Peu de (ou aucune) prise d’initiative offensive : souvent, (en première mi-temps) 4 maillot jaunes sont dans leur camp alors que 10 Parisiens sont dans le leur, avec le seul Ibra en pointe. Verratti et Matuidi font le boulot face au porteur quand le ballon circule latéralement. La tension est partout, le danger nulle part.
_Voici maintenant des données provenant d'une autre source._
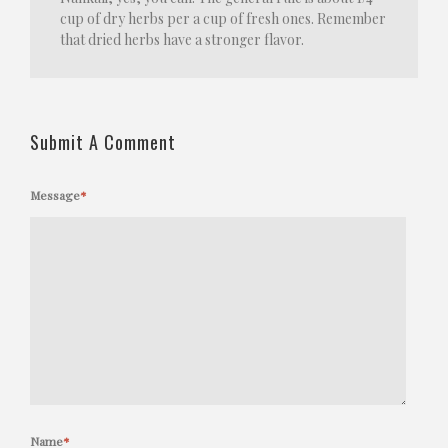
cup of dry herbs per a cup of fresh ones. Remember
that dried herbs have a stronger flavor.
Submit A Comment
Message
*
Name
*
Les changements de marquage / Comment Paris a créé le danger
Avec deux plans aussi prudents, c’est le spectacle du match, et surtout la spontanéité offensive des deux équipes qui passe à la trappe. Pour autant, c’est Paris qui tire son épingle du jeu dans cette course au plus lent. Au milieu, ce sont deux systèmes similaires qui se font face : des 4-5-1 à tiroirs. L’avant-centre fait acte de présence et, derrière lui chacun des 5 milieux a un joueur à marquer en face, s’il vient dans sa zone.
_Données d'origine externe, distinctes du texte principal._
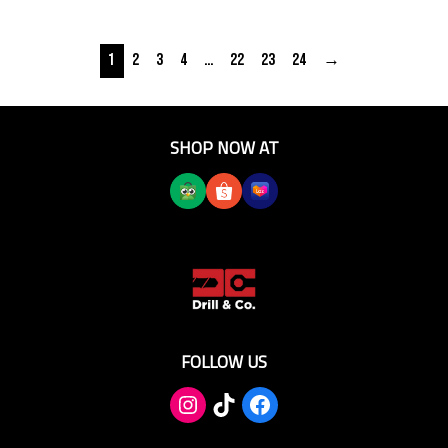
1
2
3
4
…
22
23
24
→
SHOP NOW AT
FOLLOW US
TikTok
Facebook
Dans ce contexte, Paris a créé le danger de deux façons : d’abord en exploitant le manque de spontanéité de Chelsea sur attaque placée. Sur plusieurs séquences, le ballon circule latéralement, sans que l’attaque londonienne ne devienne jamais « totale », les défenseurs ne prenant aucune initiative dans la construction.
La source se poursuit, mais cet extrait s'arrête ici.